__Given data__
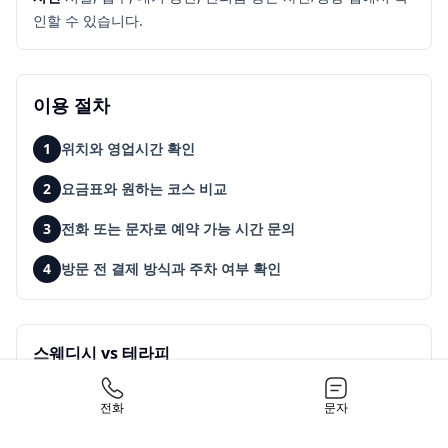
인할 수 있습니다.
이용 절차
1
위치와 영업시간 확인
2
요금표와 원하는 코스 비교
3
전화 또는 문자로 예약 가능 시간 문의
4
방문 전 결제 방식과 주차 여부 확인
스웨디시 vs 테라피
스웨디시는 부드러운 릴랙스 관리, 테라피는 매장 프로그램에
따라 컨디션 회복과 집중 관리 성격이 강할 수 있습니다.
전화
문자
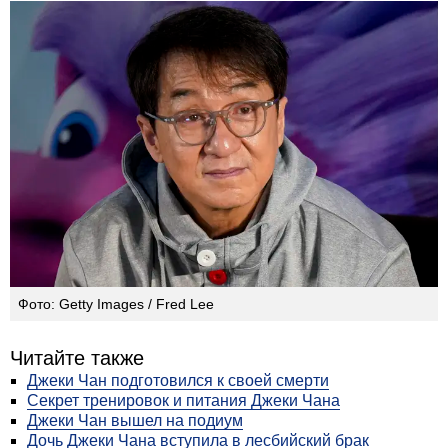
Фото: Getty Images / Fred Lee
Читайте также
Джеки Чан подготовился к своей смерти
Секрет тренировок и питания Джеки Чана
Джеки Чан вышел на подиум
Дочь Джеки Чана вступила в лесбийский брак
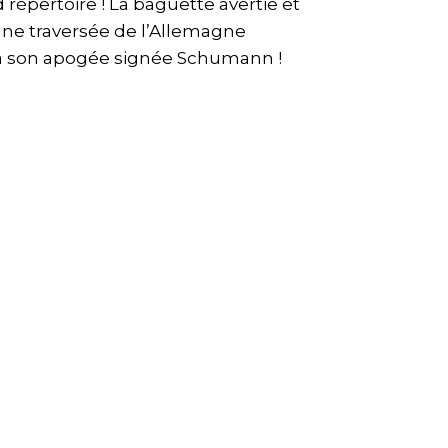
épertoire ! La baguette avertie et
ne traversée de l’Allemagne
 à son apogée signée Schumann !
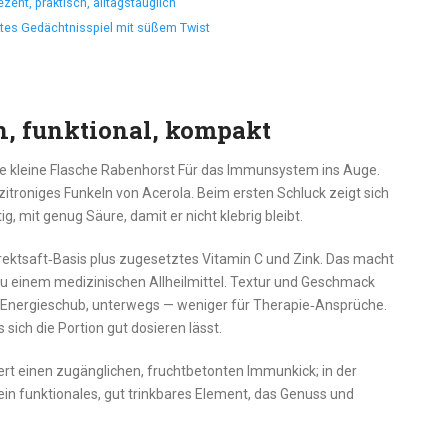
zent, praktisch, alltagstauglich
tes Gedächtnisspiel mit süßem Twist
, funktional, kompakt
 die kleine Flasche Rabenhorst Für das Immunsystem ins Auge.
 zitroniges Funkeln von Acerola. Beim ersten Schluck zeigt sich
, mit genug Säure, damit er nicht klebrig bleibt.
Direktsaft‑Basis plus zugesetztes Vitamin C und Zink. Das macht
u einem medizinischen Allheilmittel. Textur und Geschmack
r Energieschub, unterwegs — weniger für Therapie‑Ansprüche.
 sich die Portion gut dosieren lässt.
rt einen zugänglichen, fruchtbetonten Immunkick; in der
ein funktionales, gut trinkbares Element, das Genuss und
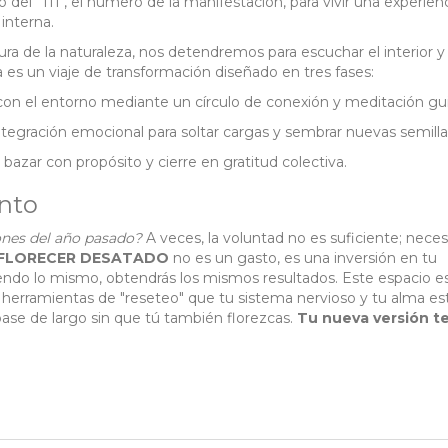
 del "111", el número de la manifestación, para vivir una experien
interna.
ura de la naturaleza, nos detendremos para escuchar el interior y 
a es un viaje de transformación diseñado en tres fases:
on el entorno mediante un círculo de conexión y meditación gu
integración emocional para soltar cargas y sembrar nuevas semilla
bazar con propósito y cierre en gratitud colectiva.
ento
ones del año pasado?
A veces, la voluntad no es suficiente; neces
FLORECER DESATADO
no es un gasto, es una inversión en tu
iendo lo mismo, obtendrás los mismos resultados. Este espacio e
as herramientas de "reseteo" que tu sistema nervioso y tu alma es
pase de largo sin que tú también florezcas.
Tu nueva versión t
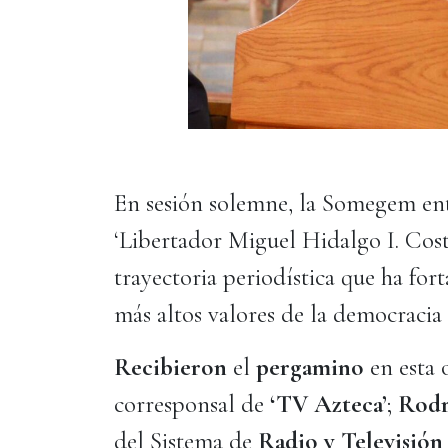
En sesión solemne, la Somegem ent
‘Libertador Miguel Hidalgo I. Costi
trayectoria periodística que ha fort
más altos valores de la democracia l
Recibieron
el
pergamino
en esta 
corresponsal de
‘TV Azteca’
;
Rodr
del Sistema de
Radio y Televisión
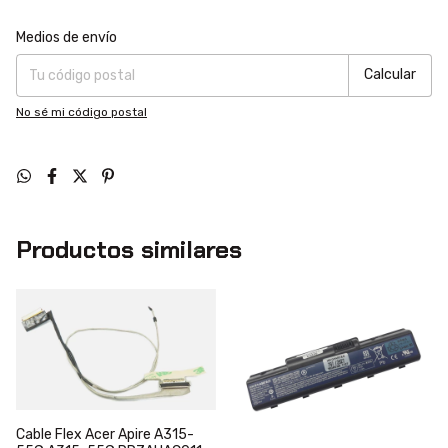
Entregas para el CP:
Cambiar CP
Medios de envío
Calcular
No sé mi código postal
Productos similares
Cable Flex Acer Apire A315-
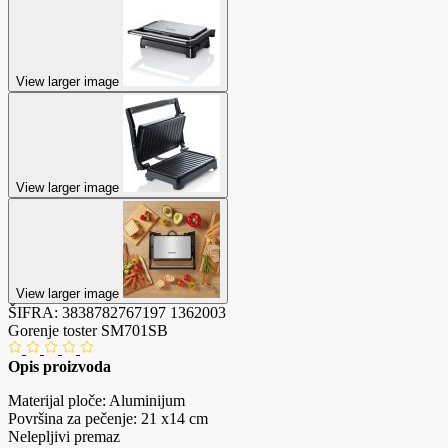
View larger image
View larger image
View larger image
ŠIFRA:
3838782767197
1362003
Gorenje toster SM701SB
Opis proizvoda
Materijal ploče: Aluminijum
Površina za pečenje: 21 x14 cm
Nelepljivi premaz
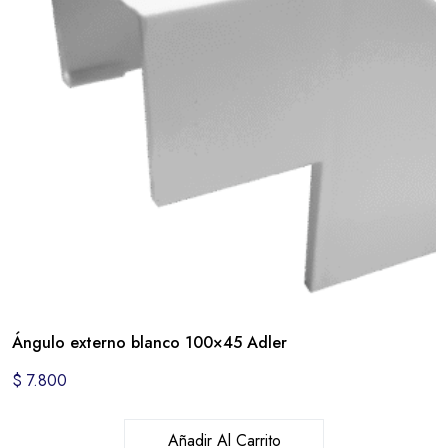
Ángulo externo blanco 100×45 Adler
$
7.800
Añadir Al Carrito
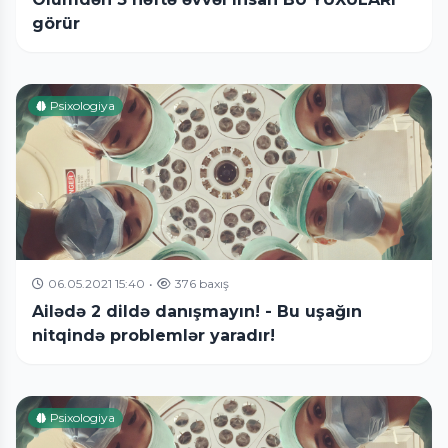
görür
Psixologiya
06.05.2021 15:40
•
376 baxış
Ailədə 2 dildə danışmayın! - Bu uşağın
nitqində problemlər yaradır!
Psixologiya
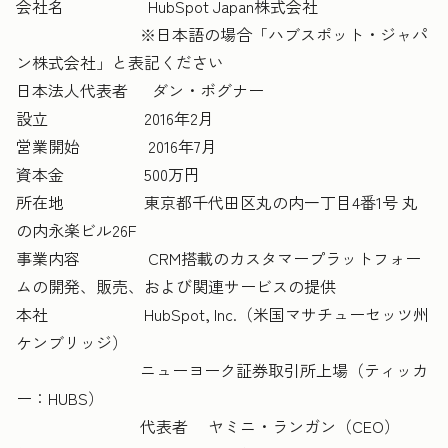
会社名 HubSpot Japan株式会社
※日本語の場合「ハブスポット・ジャパ
ン株式会社」と表記ください
日本法人代表者 ダン・ボグナー
設立 2016年2月
営業開始 2016年7月
資本金 500万円
所在地 東京都千代田区丸の内一丁目4番1号 丸
の内永楽ビル26F
事業内容 CRM搭載のカスタマープラットフォー
ムの開発、販売、および関連サービスの提供
本社 HubSpot, Inc.（米国マサチューセッツ州
ケンブリッジ）
ニューヨーク証券取引所上場（ティッカ
ー：HUBS）
代表者 ヤミニ・ランガン（CEO）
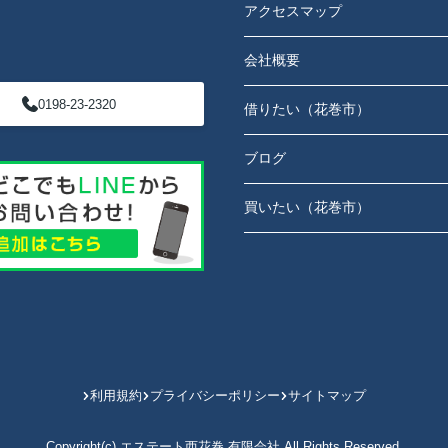
アクセスマップ
会社概要
0198-23-2320
借りたい（花巻市）
ブログ
買いたい（花巻市）
利用規約
プライバシーポリシー
サイトマップ
Copyright(c) エステート西花巻 有限会社 All Rights Reserved.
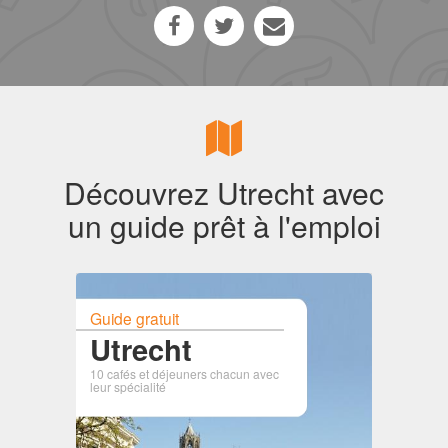
Découvrez Utrecht avec
un guide prêt à l'emploi
Guide gratuit
Utrecht
10 cafés et déjeuners chacun avec
leur spécialité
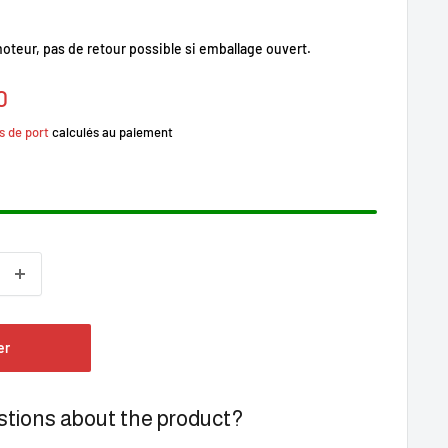
oteur, pas de retour possible si emballage ouvert.
0
s de port
calculés au paiement
er
tions about the product?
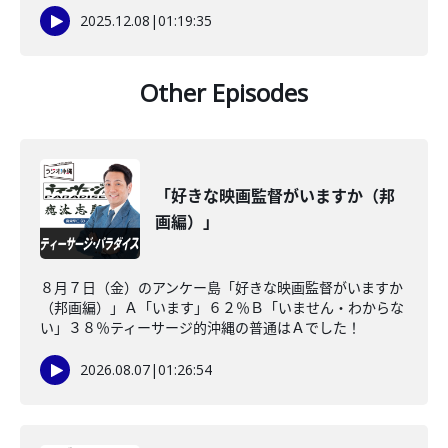
2025.12.08
|
01:19:35
Other Episodes
「好きな映画監督がいますか（邦
画編）」
８月７日（金）のアンケー島「好きな映画監督がいますか
（邦画編）」Ａ「います」６２％Ｂ「いません・わからな
い」３８％ティーサージ的沖縄の普通はＡでした！
2026.08.07
|
01:26:54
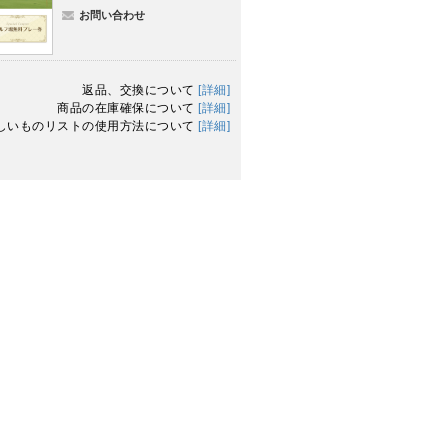
お問い合わせ
返品、交換について
[詳細]
商品の在庫確保について
[詳細]
しいものリストの使用方法について
[詳細]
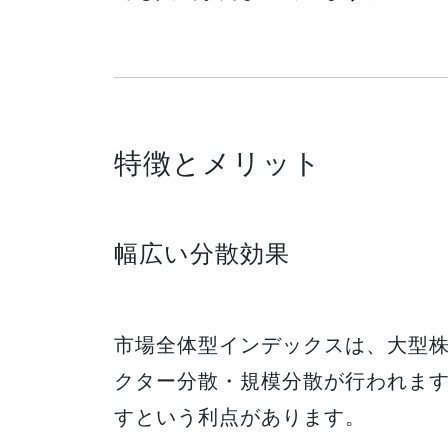
特徴とメリット
幅広い分散効果
市場全体型インデックスは、大型
クター分散・規模分散が行われま
すという利点があります。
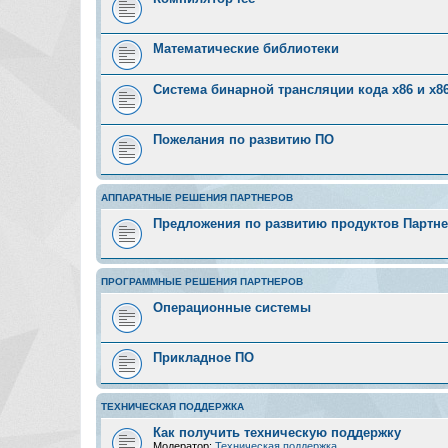
Математические библиотеки
Система бинарной трансляции кода х86 и х8
Пожелания по развитию ПО
АППАРАТНЫЕ РЕШЕНИЯ ПАРТНЕРОВ
Предложения по развитию продуктов Партн
ПРОГРАММНЫЕ РЕШЕНИЯ ПАРТНЕРОВ
Операционные системы
Прикладное ПО
ТЕХНИЧЕСКАЯ ПОДДЕРЖКА
Как получить техническую поддержку
Модератор:
Техническая поддержка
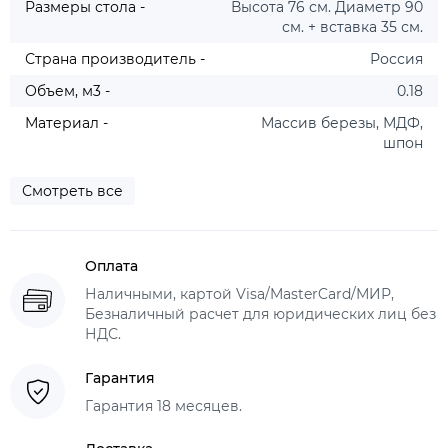
Размеры стола -
Высота 76 см. Диаметр 90
см. + вставка 35 см.
Страна производитель -
Россия
Объем, м3 -
0.18
Материал -
Массив березы, МДФ,
шпон
Смотреть все
Оплата
Наличными, картой Visa/MasterCard/МИР,
Безналичный расчет для юридических лиц без
НДС.
Гарантия
Гарантия 18 месяцев.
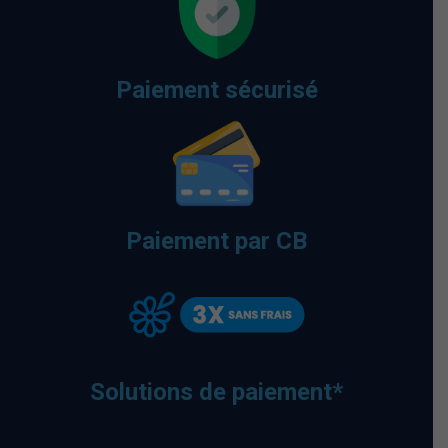
Paiement sécurisé
Paiement par CB
Solutions de paiement*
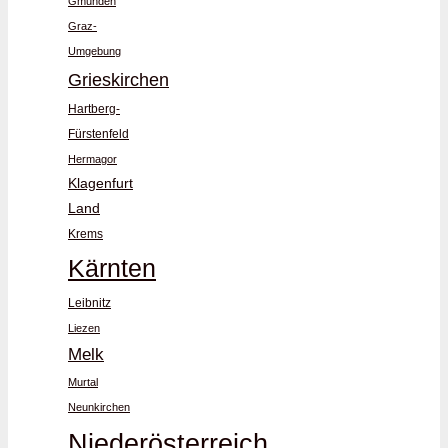
Gmunden
Graz-
Umgebung
Grieskirchen
Hartberg-
Fürstenfeld
Hermagor
Klagenfurt
Land
Krems
Kärnten
Leibnitz
Liezen
Melk
Murtal
Neunkirchen
Niederösterreich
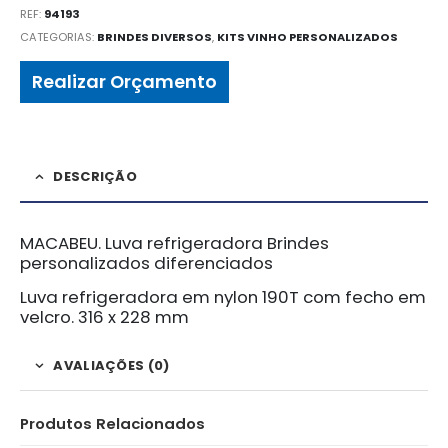
REF:
94193
CATEGORIAS:
BRINDES DIVERSOS
,
KITS VINHO PERSONALIZADOS
Realizar Orçamento
DESCRIÇÃO
MACABEU. Luva refrigeradora Brindes
personalizados diferenciados
Luva refrigeradora em nylon 190T com fecho em
velcro. 316 x 228 mm
AVALIAÇÕES (0)
Produtos Relacionados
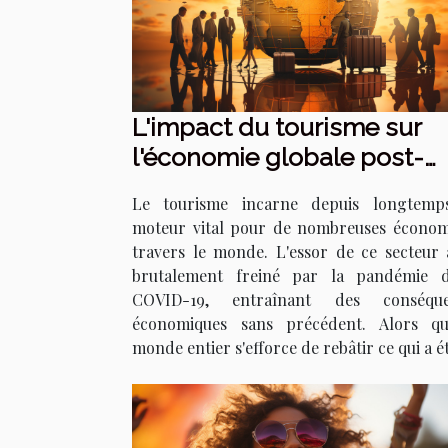
L'impact du tourisme sur
l'économie globale post-
COVID-19
Le tourisme incarne depuis longtemp
moteur vital pour de nombreuses économ
travers le monde. L'essor de ce secteur 
brutalement freiné par la pandémie 
COVID-19, entraînant des conséque
économiques sans précédent. Alors q
monde entier s'efforce de rebâtir ce qui a ét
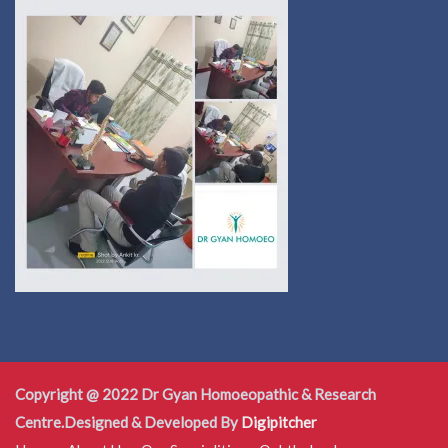
Copyright @ 2022 Dr Gyan Homoeopathic & Research
Centre.Designed & Developed By
Digipitcher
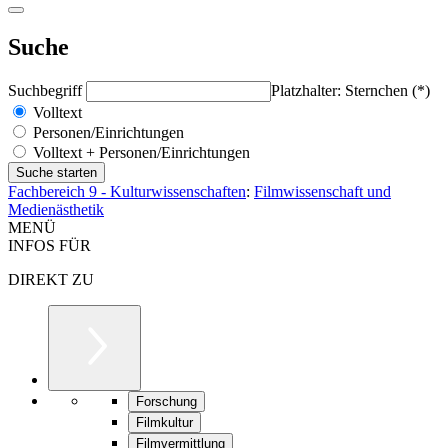
Suche
Suchbegriff
Platzhalter: Sternchen (*)
Volltext
Personen/Einrichtungen
Volltext + Personen/Einrichtungen
Fachbereich 9 - Kulturwissenschaften
:
Filmwissenschaft und
Medienästhetik
MENÜ
INFOS FÜR
DIREKT ZU
Forschung
Filmkultur
Filmvermittlung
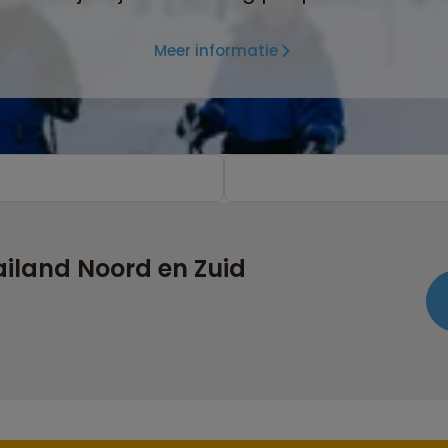
Meer informatie
iland Noord en Zuid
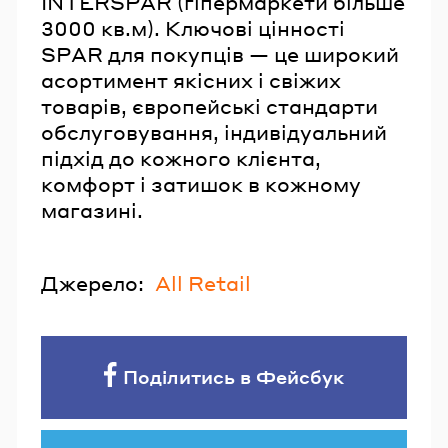
INTERSPAR (гіпермаркети більше
3000 кв.м). Ключові цінності
SPAR для покупців — це широкий
асортимент якісних і свіжих
товарів, європейські стандарти
обслуговування, індивідуальний
підхід до кожного клієнта,
комфорт і затишок в кожному
магазині.
Джерело:
All Retail
Поділитись в Фейсбук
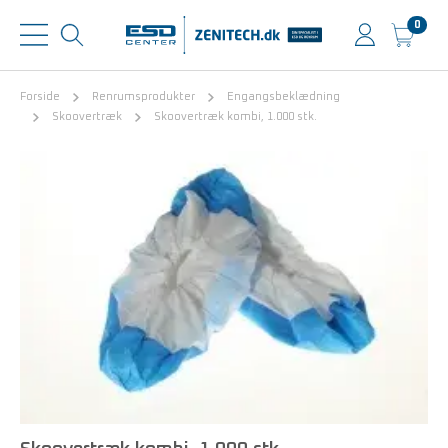
0
Forside
Renrumsprodukter
Engangsbeklædning
Skoovertræk
Skoovertræk kombi, 1.000 stk.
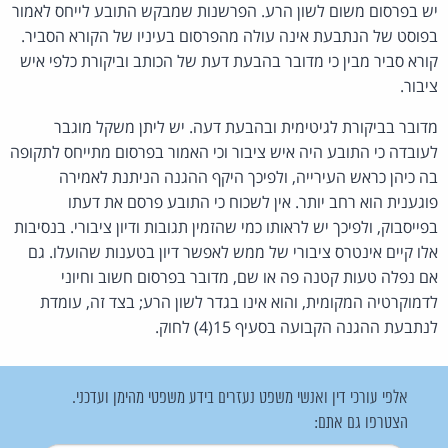
יש בפרסום משום לשון הרע. הפרשנות שמבקש התובע לייחס לאמור
בפוסט של הנתבעת אינה עולה מהפרסום בעיניו של הקורא הסביר.
קורא סביר מבין כי מדובר בהבעת דעת של הכותב וביקורת כלפי איש
ציבור.
מדובר בביקורת לגיטימית ובהבעת דעה. יש ליתן משקל מוגבר
לעובדה כי התובע היה איש ציבור וכי האמור בפרסום מתייחס לתקופה
בה כיהן כראש העירייה, ולפיכך היקף ההגנה הניתנת לאמירה
פוגענית הוא רחב יותר. אין לשכוח כי התובע פרסם את דעתו
בפייסבוק, ולפיכך יש לראותו כמי שהזמין תגובות ודיון ציבורי. בנסיבות
אלו קיים אינטרס ציבורי של ממש לאפשר דיון בטענות שהועלו. גם
אם נפלה טעות קטנה פה או שם, מדובר בפרסום חשוב וחיוני
לדמוקרטיה המקומית, והוא אינו בגדר לשון הרע; בצד זה, עומדת
לנתבעת ההגנה הקבועה בסעיף 15(4) לחוק.
אלפי עורכי דין ואנשי משפט נעזרים בידע משפטי מהימן ועדכני.
הצטרפו גם אתם:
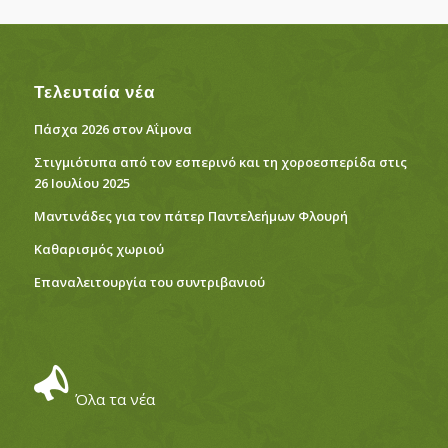
Τελευταία νέα
Πάσχα 2026 στον Αΐμονα
Στιγμιότυπα από τον εσπερινό και τη χοροεσπερίδα στις
26 Ιουλίου 2025
Μαντινάδες για τον πάτερ Παντελεήμων Φλουρή
Καθαρισμός χωριού
Eπαναλειτουργία του συντριβανιού
Όλα τα νέα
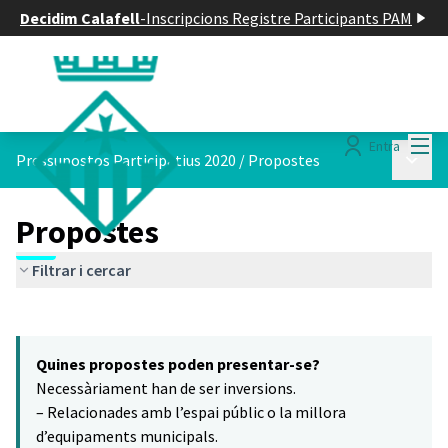
Decidim Calafell
-
Inscripcions Registre Participants PAM
Menú
Entra
Menú p
Pressupostos Participatius 2020
/
Propostes
Propostes
Filtrar i cercar
Saltar el mapa
Leaflet
|
©
HERE maps
16
El següent element és un mapa que presenta els components d'aq
+
Quines propostes poden presentar-se?
−
Necessàriament han de ser inversions.
– Relacionades amb l’espai públic o la millora
d’equipaments municipals.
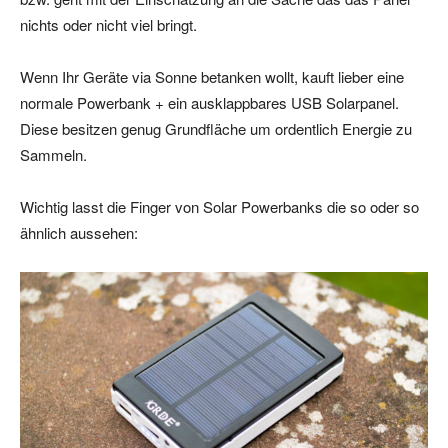
nichts oder nicht viel bringt.
Wenn Ihr Geräte via Sonne betanken wollt, kauft lieber eine
normale Powerbank + ein ausklappbares USB Solarpanel.
Diese besitzen genug Grundfläche um ordentlich Energie zu
Sammeln.
Wichtig lasst die Finger von Solar Powerbanks die so oder so
ähnlich aussehen:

__Task instructions__
Show, from the entries above, every line that includes the string "refrigeradora".

__Task solution__
MACABEU. Luva refrigeradora Brindes
Luva refrigeradora em nylon 190T com fecho em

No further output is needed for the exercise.